Rongjiang (荣将镇 (榮將鎮, Róngjiāng Zhèn)) is a town in Huaping County, Yunnan, China. As of the 2017 statistics it had a population of 33,450 and an area of 412.9 km2.

== Administrative division ==
As of 2016, the town is divided into one community and eight villages:
- Rongjiang Community (荣将社区)
- Gaoze (膏泽村)
- He'ai (和爱村)
- Zheli (哲里村)
- Longtou (龙头村)
- Hongdi (宏地村)
- Wenquan (温泉村)
- Lashi (腊石村)
- Hongchunjing (红椿箐村)

== History ==
Rongjiang was known as "Shijia Village" (十甲村) in ancient times.

In 1821, in the ruling of Daoguang Emperor of the Qing dynasty (1644-1911), a general defeated the Tusi of Surname Gao (高氏土司), hence the name "Yingjiang Village" (赢将村 (Village of Winning General)). Later, it was mistakenly written as "Yingjiang Village" (荣将村) with the similar pronunciation.

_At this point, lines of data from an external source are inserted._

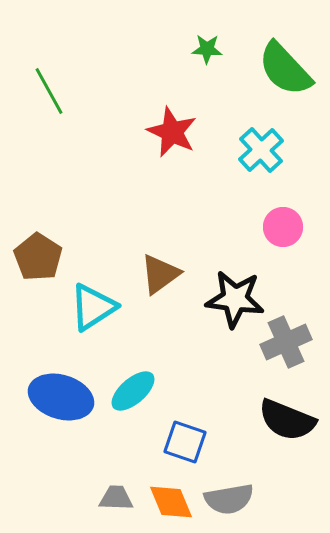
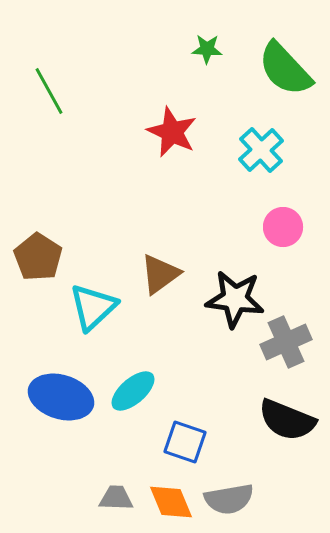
cyan triangle: rotated 10 degrees counterclockwise
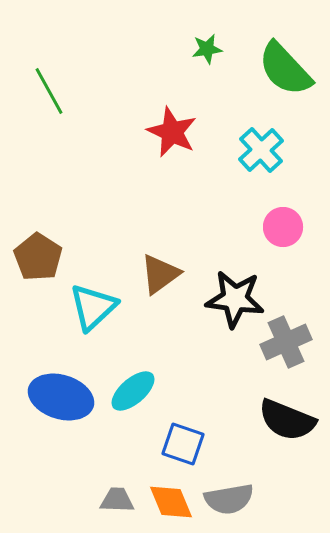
green star: rotated 12 degrees counterclockwise
blue square: moved 2 px left, 2 px down
gray trapezoid: moved 1 px right, 2 px down
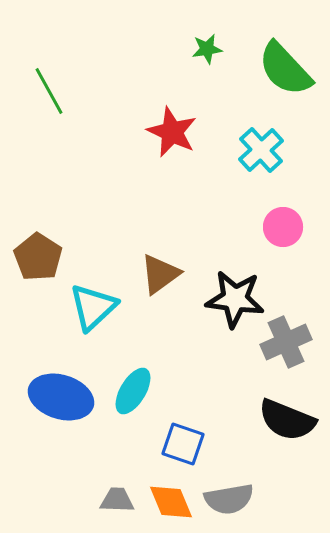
cyan ellipse: rotated 18 degrees counterclockwise
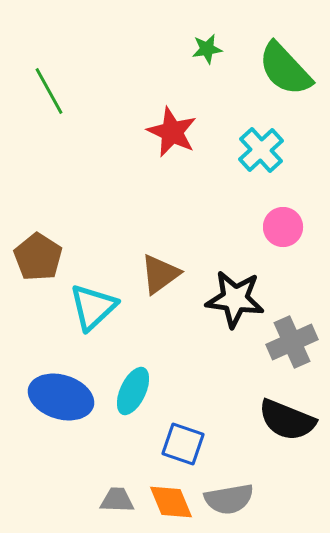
gray cross: moved 6 px right
cyan ellipse: rotated 6 degrees counterclockwise
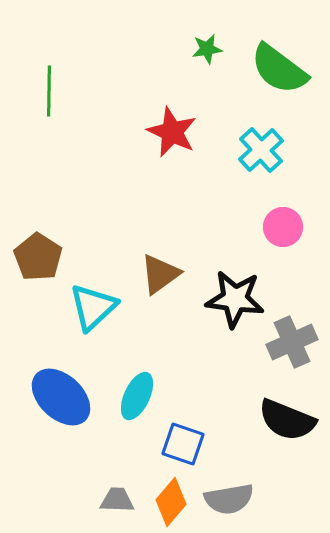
green semicircle: moved 6 px left; rotated 10 degrees counterclockwise
green line: rotated 30 degrees clockwise
cyan ellipse: moved 4 px right, 5 px down
blue ellipse: rotated 26 degrees clockwise
orange diamond: rotated 63 degrees clockwise
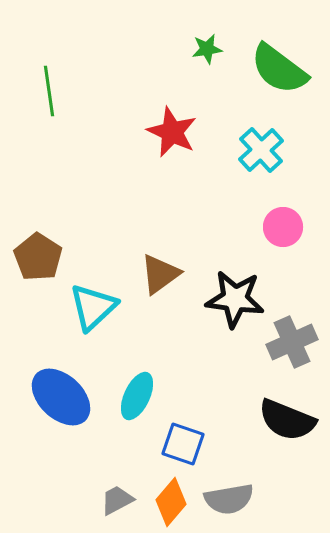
green line: rotated 9 degrees counterclockwise
gray trapezoid: rotated 30 degrees counterclockwise
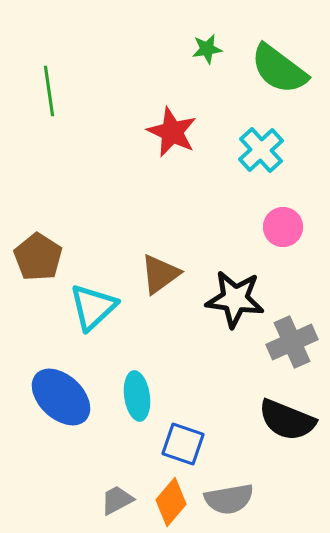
cyan ellipse: rotated 33 degrees counterclockwise
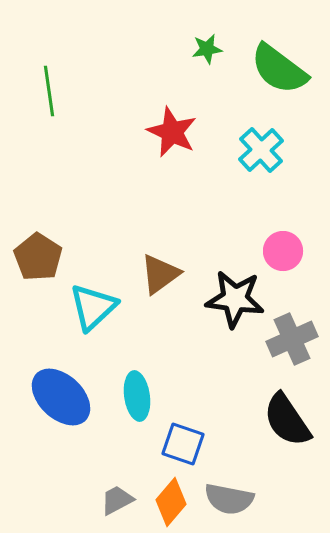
pink circle: moved 24 px down
gray cross: moved 3 px up
black semicircle: rotated 34 degrees clockwise
gray semicircle: rotated 21 degrees clockwise
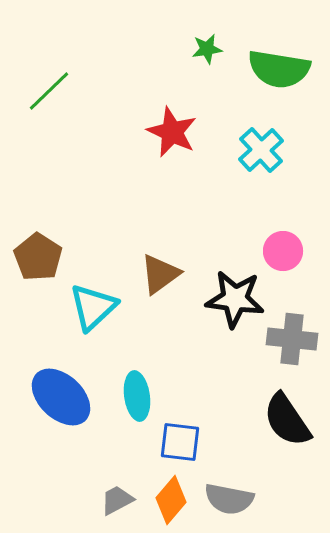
green semicircle: rotated 28 degrees counterclockwise
green line: rotated 54 degrees clockwise
gray cross: rotated 30 degrees clockwise
blue square: moved 3 px left, 2 px up; rotated 12 degrees counterclockwise
orange diamond: moved 2 px up
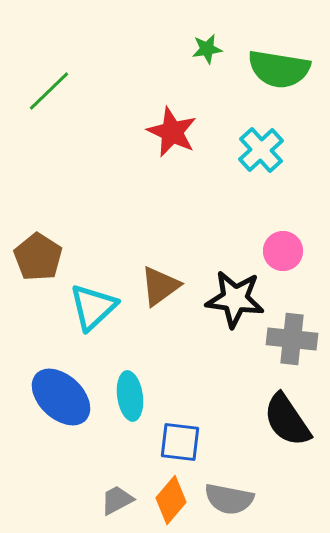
brown triangle: moved 12 px down
cyan ellipse: moved 7 px left
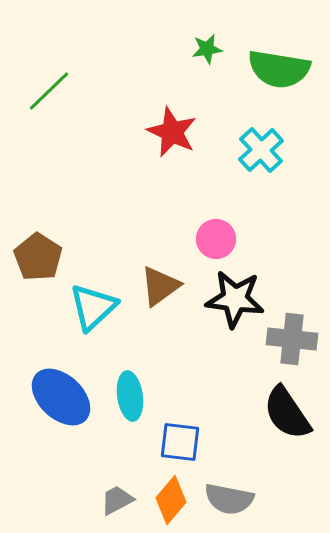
pink circle: moved 67 px left, 12 px up
black semicircle: moved 7 px up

After the founding of the Republic of China in 1912, it came under the jurisdiction of the South District (南区). It became a town in 1931 with the name of "Huanan" (华南镇). Its name was changed to "Gaoze" (膏泽镇) in 1937.

In 1956, it belonged to the 3rd District. It was renamed "Rongjiang People's Commune" (荣将人民公社) in 1958, "Wenquan People's Commune" (温泉人民公社) in 1961, and later "Hongwei People's Commune" (红卫人民公社) in 1966. It became a district in 1984 and was revoked in 1988, while it was split into Rongjiang (荣将镇) and Wenquan Yi and Lisu Ethnic Township (温泉彝族傈僳族乡).

== Geography ==
The town is situated in the central and southern part of Huaping County. The lowest altitude is 1080 m and the highest is 2502 m.

The town has a total of four reservoirs.

The Liyu River (鲤鱼河), Xinzhuang River (新庄河) and Zheli River (哲里河) flow through the town.

== Economy ==
The region's economy is based on agriculture, fishing, and nearby mineral resources. The main crops of the region are rice, followed by corn, potato and wheat. Mango and walnut are the economic plants of this region. The region abounds with coal and limestone.

== Demographics ==

As of 2017, the National Bureau of Statistics of China estimates the town's population now to be 33,450. The main ethnic groups in the town are Yi, Zhuang, Dai, Miao, and Nakhi.

== Transportation ==
The G4216 Expressway is a west–east highway in the town.

The China National Highway 353 passes across the town, heading north to the town of Zhongxin.